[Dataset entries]
====

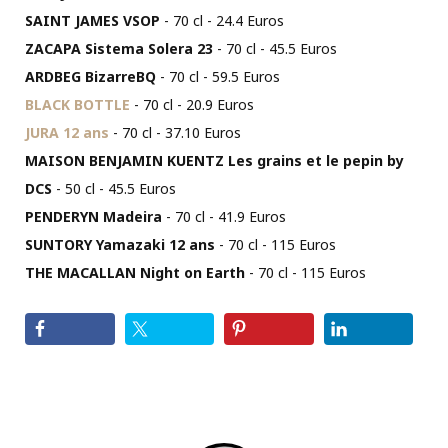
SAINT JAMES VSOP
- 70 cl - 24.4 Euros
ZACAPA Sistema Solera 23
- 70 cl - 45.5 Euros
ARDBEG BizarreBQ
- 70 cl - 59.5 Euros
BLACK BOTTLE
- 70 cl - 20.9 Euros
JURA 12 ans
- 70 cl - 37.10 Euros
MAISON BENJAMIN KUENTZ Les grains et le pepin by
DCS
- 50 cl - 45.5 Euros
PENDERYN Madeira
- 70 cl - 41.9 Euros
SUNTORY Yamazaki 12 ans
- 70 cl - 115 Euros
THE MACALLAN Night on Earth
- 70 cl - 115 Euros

====

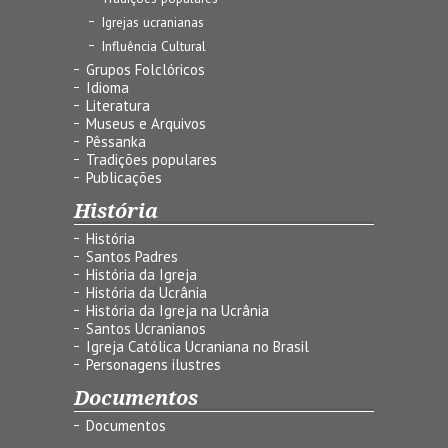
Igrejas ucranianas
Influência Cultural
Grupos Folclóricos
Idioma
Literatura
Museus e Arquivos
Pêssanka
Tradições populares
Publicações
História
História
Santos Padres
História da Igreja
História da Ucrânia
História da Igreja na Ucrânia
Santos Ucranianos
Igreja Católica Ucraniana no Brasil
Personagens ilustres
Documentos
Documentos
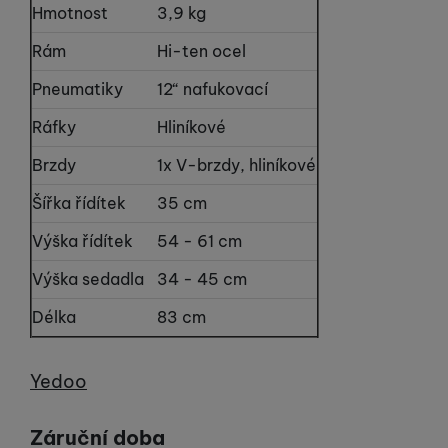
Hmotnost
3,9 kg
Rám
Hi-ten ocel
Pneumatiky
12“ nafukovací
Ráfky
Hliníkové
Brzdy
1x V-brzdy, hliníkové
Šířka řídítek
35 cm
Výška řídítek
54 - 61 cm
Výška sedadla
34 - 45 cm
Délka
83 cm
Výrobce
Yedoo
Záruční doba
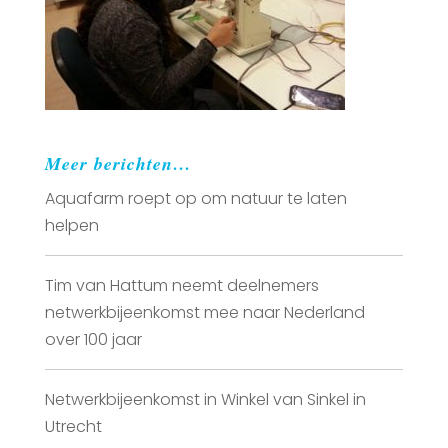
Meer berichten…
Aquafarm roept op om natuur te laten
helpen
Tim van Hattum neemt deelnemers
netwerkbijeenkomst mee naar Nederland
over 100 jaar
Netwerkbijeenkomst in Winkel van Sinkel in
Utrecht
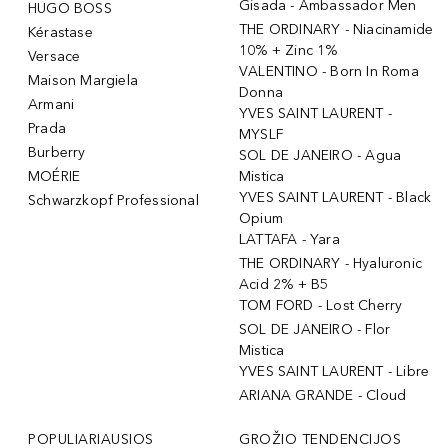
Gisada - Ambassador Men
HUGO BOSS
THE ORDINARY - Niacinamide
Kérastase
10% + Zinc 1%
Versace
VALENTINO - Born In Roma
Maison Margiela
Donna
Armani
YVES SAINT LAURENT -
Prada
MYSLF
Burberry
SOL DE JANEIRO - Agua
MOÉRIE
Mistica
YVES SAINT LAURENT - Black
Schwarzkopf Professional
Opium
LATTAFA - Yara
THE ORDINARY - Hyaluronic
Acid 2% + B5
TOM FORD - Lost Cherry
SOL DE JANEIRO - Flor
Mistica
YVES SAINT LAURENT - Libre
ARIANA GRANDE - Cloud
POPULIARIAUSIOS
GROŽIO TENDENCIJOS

====

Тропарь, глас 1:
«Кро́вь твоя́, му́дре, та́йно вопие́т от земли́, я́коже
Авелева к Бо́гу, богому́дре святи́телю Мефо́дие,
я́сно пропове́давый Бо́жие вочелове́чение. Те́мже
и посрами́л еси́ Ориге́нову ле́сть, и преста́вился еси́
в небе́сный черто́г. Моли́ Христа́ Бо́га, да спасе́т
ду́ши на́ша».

====

> **Exercise**
Scan the data above for the word "JANEIRO" and report every line where it is found.

> **Exercise solution**
SOL DE JANEIRO - Agua
SOL DE JANEIRO - Flor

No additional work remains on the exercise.